On the other hand, the human race is caught within a war of survival.
Again, the themes are clear and heartfelt – something I certainly don’t begrudge the anime for in any way. War strips away the things worth living for, and Momo and Fine turn their backs on that during their search for a promised land of harmony. Well, both of them prior to the first episode – and Fine a long time prior.
I will note that the age-gap is undeniably suspect, even before the indeterminate age of vampire Fine. It’s a pretty common vampire trope, I guess – so perhaps no surprise there.
Both leads remained engaging for me, in part because they were each given time to open up, and I definitely wanted them to find what they were seeking. Despite the story giving me many reasons believe that they actually had no chance of success, I was still a bit surprised by how close the narrative permitted them to come to happiness.
A member of the supporting cast caught my eye too – Kubo and his samurai sword. Had he played a bigger role, I’d have been interested to see more of his back-story, but as things stand I felt like I was provided enough to support his motivation. (There was also enough time to see a bit more on other side characters too, which was nice).
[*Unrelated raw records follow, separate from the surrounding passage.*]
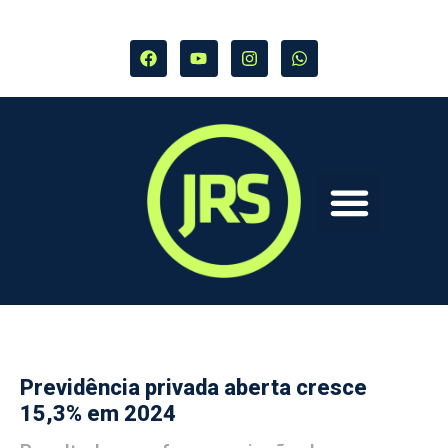
Previdência privada aberta cresce
15,3% em 2024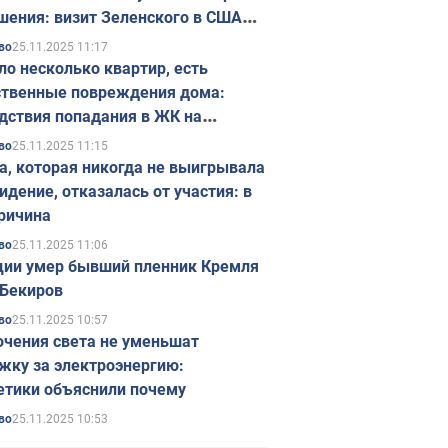
шения: визит Зеленского в США
ется в ноябре
25.11.2025 11:17
во
ло несколько квартир, есть
твенные повреждения дома:
дствия попадания в ЖК на
ске в Киеве. Фото
25.11.2025 11:15
во
а, которая никогда не выигрывала
идение, отказалась от участия: в
ричина
25.11.2025 11:06
во
ции умер бывший пленник Кремля
Бекиров
25.11.2025 10:57
во
чения света не уменьшат
жку за электроэнергию:
етики объяснили почему
25.11.2025 10:53
во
In terms of time, I thought I should note that Vampire in the Garden felt longer than its 2-and-a-bit-hours to me, probably due to being chopped up into five episodes.
Visually, it seems clear that Wit Studio have unleashed a torrent of stunning settings and backdrops, and elsewhere I have no complaints*, but Kazushi Fujii and Satoshi Takabatake (I believe it was) really captivated me with so much striking scenery. I kept watching at least in part to see yet another awesome background.
So, at long last – is this anime for you?
Maybe if you like bat-style vampires – or far more importantly, love stories that are bittersweet at best. And if so, then this should be pretty pleasing overall. If you prefer more conventional noble-vampire/thrall plots, or vampire-hunting stories, then I don’t think Vampire in the Garden will quite do the trick.
*Well, maybe the jeep’s landing and some general “invincible heroes” stuff, but it wasn’t enough to ruin anything for me.